Women’s tennis unstoppable at 13-3 By Joe Chiodo Sports editor
After crushing the Daemen Wildcats, 9-0, on Sunday, Mercyhurst University women’s tennis boosts their record up to an extraordinary 13-3. The Lakers fell one match short of a complete sweep against Daemen on Sunday and are carrying their ferocious momentum onto post-season play. “Everyone’s hard work and training has led us into having such an impressive season,” said junior Caroline Bristol. “The dedication the team has had, even throughout the winter, has really enabled us to play our best at each of the matches.” Bristol has been having a spectacular season, having suffered her ﬁrst singles loss in just shy of an entire year on Monday, April 1. Despite the record-snapping loss, Bristol remains steadfast in her determination to keep helping the Lakers win. “Suffering my ﬁrst loss in a while wasn’t too hard because I have lost to the girl before in a tournament,” said Bristol. “She is the number one girl in the region so it was a very tough match for me.” Bristol credits the hard work she puts in during the off-season to her incredible season. “I dedicated myself throughout the offseason,
in the summer and winter, which was a major beneﬁt to remain on the top of my game,” said Bristol. “Also, it is important for me to focus at each and every match and have my head in the game, no matter whom I was playing.” Coach Jerome Simons knows that the team has been and will continue to put in the necessary work to keep their season alive as they enter post-season play. “A lot of the girls have put in a lot of time on their own and came into the season ready to play and have improved in each and every match,” said Simons. “All I ask of my players is to come prepared to play each match as it comes, both physically and mentally.” With the Lakers’ last regular season match quickly approaching, post-season play is right around the corner. “Our biggest challenges lie ahead in the post season.
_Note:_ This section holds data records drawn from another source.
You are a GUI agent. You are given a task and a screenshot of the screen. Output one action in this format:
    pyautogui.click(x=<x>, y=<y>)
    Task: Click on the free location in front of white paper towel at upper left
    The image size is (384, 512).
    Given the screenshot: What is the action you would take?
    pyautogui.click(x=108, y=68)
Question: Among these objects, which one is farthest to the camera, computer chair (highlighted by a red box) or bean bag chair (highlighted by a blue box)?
Here, we get to see how much we have progressed,” said Simons. “It takes a lot of work to be a good tennis player; both mental and physical toughness as well as execution of a game plan. The Lakers will begin post-season play after their ﬁnal regular season match against Edinboro University on Tuesday, April 9. “Our last matches are the most important because we want to ﬁnish off the season strong and positive,” said Bristol. “This way we will be ready for postseason play.”